One of the effects of these stress hormones is appetite suppression. This is a protective mechanism developed to prioritize survival in times of danger. When we’re in an anxious state, our body prioritizes responding to the threat, whether it’s a physical danger or an emotional stressor, over nourishing ourselves. This suppression of appetite allows the body to conserve energy and focus on the immediate task at hand, whether it is fighting, fleeing, or dealing with a stressor.

Additionally, the release of cortisol, an important stress hormone, has been found to have a direct effect on appetite regulation. High levels of cortisol in the bloodstream have been shown to increase levels of the neurotransmitter serotonin, which plays a role in regulating mood and appetite. Serotonin is often referred to as the “feel-good” neurotransmitter because it contributes to feelings of well-being and happiness. However, when serotonin levels rise in response to stress, it can cause decreased appetite and decreased desire to eat.

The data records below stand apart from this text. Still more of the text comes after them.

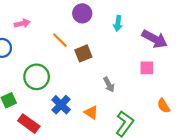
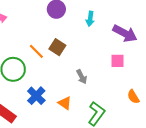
orange line: (60, 40) -> (36, 51), moved
brown square: (83, 53) -> (57, 47), turned -35

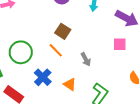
orange line: (36, 51) -> (56, 50), moved

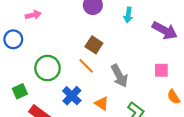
pink square: (120, 44) -> (161, 70), moved
gray arrow: (86, 59) -> (119, 76), size x1.5

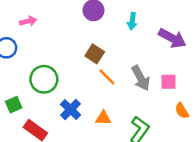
orange line: (86, 66) -> (107, 77), moved
gray arrow: (119, 76) -> (141, 78), moved
orange triangle: (102, 103) -> (103, 118), turned -32

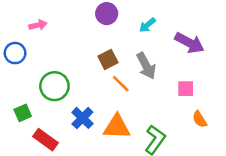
cyan arrow: (132, 21) -> (147, 25), turned 42
brown square: (95, 54) -> (108, 59), turned 30
gray arrow: (141, 78) -> (146, 66), moved
orange triangle: (103, 118) -> (117, 127), size x1.6

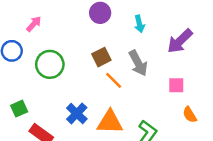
pink arrow: (38, 25) -> (34, 24), turned -35
cyan arrow: (147, 25) -> (139, 24), turned -63
purple arrow: (189, 43) -> (180, 41), turned 108
green circle: (54, 86) -> (50, 64), moved

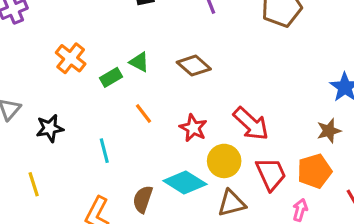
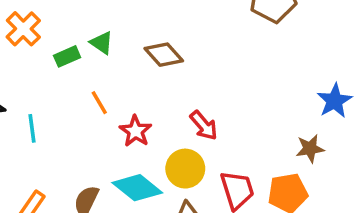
red arrow: (251, 124) -> (204, 125), moved, size x0.7
red star: (193, 128) -> (136, 131), moved
cyan line: (104, 151) -> (32, 128), moved

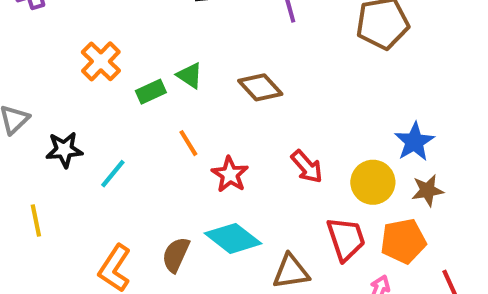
blue star: (334, 101) -> (414, 142), moved
cyan line: (32, 128) -> (113, 174), turned 48
yellow circle: (185, 169) -> (373, 182), moved

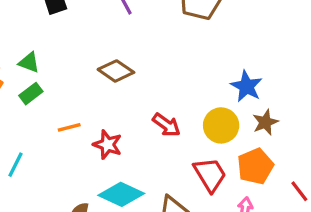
green triangle: (190, 75) -> (29, 62), moved
orange line: (188, 143) -> (69, 127), turned -60

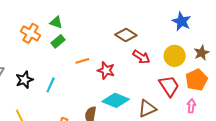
brown diamond: (116, 71) -> (126, 35), moved
blue star: (246, 86) -> (181, 21), moved

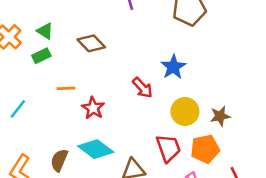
blue star: (181, 21) -> (173, 67), moved
brown diamond: (126, 35) -> (91, 43), moved
red arrow: (141, 57) -> (142, 88), moved

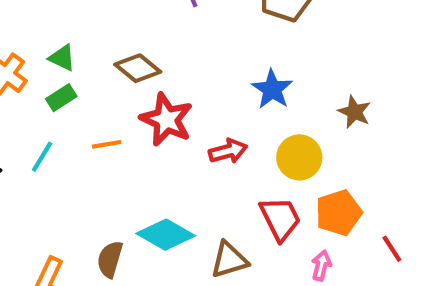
red arrow: (142, 88) -> (228, 151), moved, turned -55
red star: (93, 108) -> (166, 120), moved, size x1.4
cyan line: (18, 109) -> (42, 157), moved
brown star: (220, 116) -> (354, 112), moved, turned -30

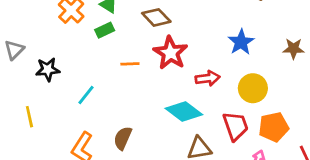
brown star: (354, 112) -> (294, 49), moved, turned -30
cyan line: (42, 157) -> (86, 95), moved
cyan diamond: (166, 235) -> (184, 111), moved

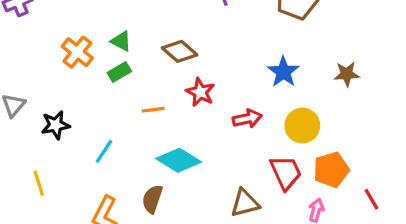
red star: (171, 53) -> (200, 92), size x0.7
cyan diamond: (184, 111) -> (179, 160), moved

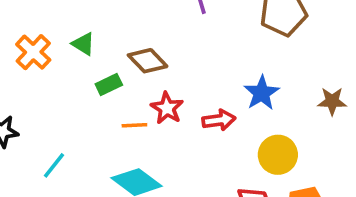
green rectangle: (119, 72) -> (109, 85), moved
orange line: (153, 110) -> (134, 125), moved
red arrow: (247, 119) -> (219, 120), moved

Chronic anxiety and stress have been associated with dysregulation of the hypothalamic-pituitary-adrenal (HPA) axis, which is responsible for regulating the stress response and appetite. Prolonged exposure to stress can dysregulate this system, leading to disruptions in appetite regulation and contributing to changes in eating behaviors such as emotional eating, overeating, or loss of appetite.

In conclusion, loss of appetite when we are anxious is a complex interaction of biological, psychological, and environmental factors. Our body’s stress response system, hormonal changes triggered by anxiety, and irregularity of appetite regulatory systems play a role in this phenomenon. Understanding the biological explanation behind why we lose our appetite when anxious can help us better cope with stress and anxiety and develop strategies to support our overall well-being.